The Upshot: The company filed a shelf registration with the SEC for the issuance of up to four million shares, which could raise more than $152 million in working capital based on its current stock price.

For strategic purposes, Canadian Solar is shifting to a more vertically integrated production structure. Moving solar-wafer and solar-cell assembly in-house -- combined with long-term (and diversified) supply high-grade silicon/ingot supply agreements and silicon-reclamation initiatives -- does generate raw material cost savings. Proper management of the supply chain, however, holds the company captive to a higher fixed cost structure, too.

Predictably, the company -- like many of its peers -- is shifting product mix to favor a standard solar module design.

In 2007, approximately 96 percent of Canadian Solar's module product sales consisted of standard solar module sales, up from 77 percent in 2005.

Canadian Solar expects to deliver more than 500 megawatts of solar modules in fiscal 2009. On the back of strong demand, Canadian Solar is looking to boost in-house solar module production to about 800 megawatts annually, two-times the current capacity.

The Board of Directors has authorized an increase in capital expenses beyond the originally budgeted $92 million (for anticipated expansion capacity of its assembly lines in 2008). In addition, more than $633.8 million in purchase obligations for silicon raw materials and production equipment comes due by 2011, according to its 2007 annual report filed with the SEC on June 3, 2008. To secure high-purity silicon feedstock, solar companies must pay forward silicon costs before receipt, which further strains working capital needs.

Canadian Solar is not operating in a vacuum.

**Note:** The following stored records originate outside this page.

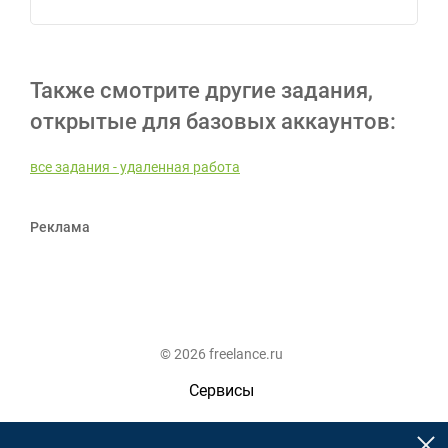
Также смотрите другие задания,
открытые для базовых аккаунтов:
все задания - удаленная работа
Реклама
© 2026 freelance.ru
Сервисы
Помощь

The peer landscape is getting crowded, with new entrants springing up in China and alternative manufacturing templates (such as thin film photovoltaic competitors SunTech and First Solar) seeking out financing and customers, too.

An unseen event horizon -- or a convergence of such unknowns -- could easily derail demand, leaving Canadian Solar and its solar peers with too much capacity.

If the ongoing credit crisis in the financial markets continues to ripple outward, major contracts could be canceled due to financing issues.

Demand for on-grid solar applications has been driven by favorable tax incentives in Spain and Germany. Reductions in solar subsidies could force all the players in the industry food chain, including photovoltaic module makers, to aggressively cut prices or face loosing market share (and excess capacity).

After peaking at $3.97 per watt in 2006, the average selling prices for standard solar modules was $3.75 per watt in 2007.

The Question: By abandoning custom-design products, does Canadian Solar -- or any of its polysilicon peers pursuing similar business strategies -- risk being the "memory chip" commodity players in the solar game?